Son dönemde hazırlanan 11. Yargı Paketi; LGBTİ+’ların görünmez kılınması, haklarının geriletilmesi ve varoluşlarının kriminalize edilmesi yönünde düzenlemeler içeriyordu. Her ne kadar kadınlar ve LGBTİ+’ların mücadelesi sonucunda bu düzenlemeler geri çekilmiş olsa da, toplumun bir kesimini hedef alan politikalar devam ediyor. Bu adımlar, şiddetin meşrulaştırılmasına ve ayrımcılığın normalleşmesine zemin hazırlıyor. Böylece LGBTİ+’lara yönelik nefret iklimi büyürken, toplumsal cinsiyet eşitsizliği ve şiddet tüm alanlarda daha da derinleşiyor.

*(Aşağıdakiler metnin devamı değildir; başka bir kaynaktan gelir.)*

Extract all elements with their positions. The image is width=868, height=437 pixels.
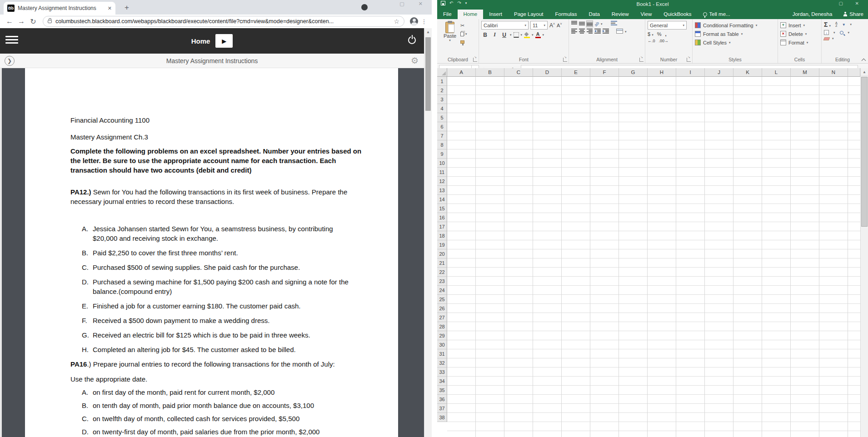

Bizler, 19 Kasım’da meslektaşımız Dr. Aynur Dağdemir’i anarken şunu hatırlatmak istiyoruz: Şiddetin sağlıkta, evde, sokakta, siyasette ve medyada normalleştirildiği bu dönemde, şiddetin her türüne karşı ses çıkarmak, dayanışmayı büyütmek ve kadına karşı şiddeti önleyici politikaların hayata geçirilmesini ısrarla talep etmek zorundayız.

Bu nedenle, yaklaşan 25 Kasım Kadına Yönelik Şiddetle Mücadele Günü’nde tüm kadın örgütleriyle herkesi kadınlara, LGBTİ+’lara, sağlık emekçilerine, çocuklara, doğaya, hayvanlara ve tüm topluma yönelen bu şiddet düzenine karşı hep birlikte, daha güçlü bir şekilde ve gür bir sesle yan yana gelmeye, mücadele etmeye çağırıyoruz.